Furey has spent the last 11 years volunteering on medical relief trips to places such as Haiti, along with her husband, Premier Andrew Furey, who — long before turning to politics — founded the international medical relief organization Team Broken Earth. 

"When an opportunity comes to help your own country, I'll raise my hand for that," she told reporters.

The Ontario aid team is comprised of three doctors, five nurses and a nurse practitioner. Eight of them boarded a Hercules C-130 military aircraft in St. John's, with the ninth member picked up en route in Deer Lake.

All are volunteers. Critical care nurse practitioner Jennifer Hinks said she could not say no when the magnitude of the need that Ontario faced became clear.

After working the front lines of two waves of the pandemic in Newfoundland and Labrador, Hinks said she is ready to face the third.

"We've been very fortunate in our province to regain our strength and our physical and mental well-being in between waves, and unfortunately the health-care providers across the country, such as those in Ontario, just haven't had that time," she said.

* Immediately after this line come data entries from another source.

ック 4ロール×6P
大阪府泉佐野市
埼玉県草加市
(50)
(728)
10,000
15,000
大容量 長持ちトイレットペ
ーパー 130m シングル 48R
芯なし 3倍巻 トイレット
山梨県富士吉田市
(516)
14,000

The volunteers came together after Ontario Premier Doug Ford asked for help to deal with a soaring caseload of severely ill patients, as well as caseloads fuelled by highly contagious virus variants.

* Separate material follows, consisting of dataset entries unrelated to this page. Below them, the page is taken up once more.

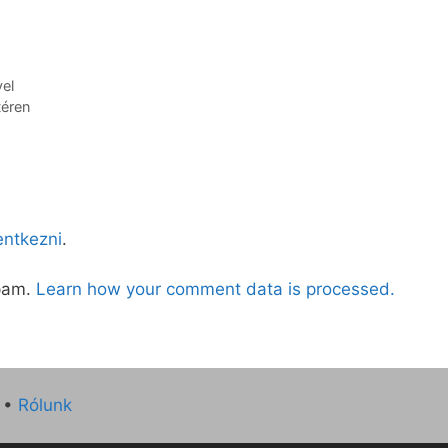
el
téren
lentkezni
.
spam.
Learn how your comment data is processed.
•
Rólunk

After arriving in Toronto, members of the team spoke to local reporters, who asked — among other things — why people from Newfoundland and Labrador are known for their generosity.

"I think that people in Newfoundland have big hearts," Allison Furey said.

"They have a lot of energy, and it's just the way that Newfounlanders are. They are giving to their communities, both locally and in their own country and abroad."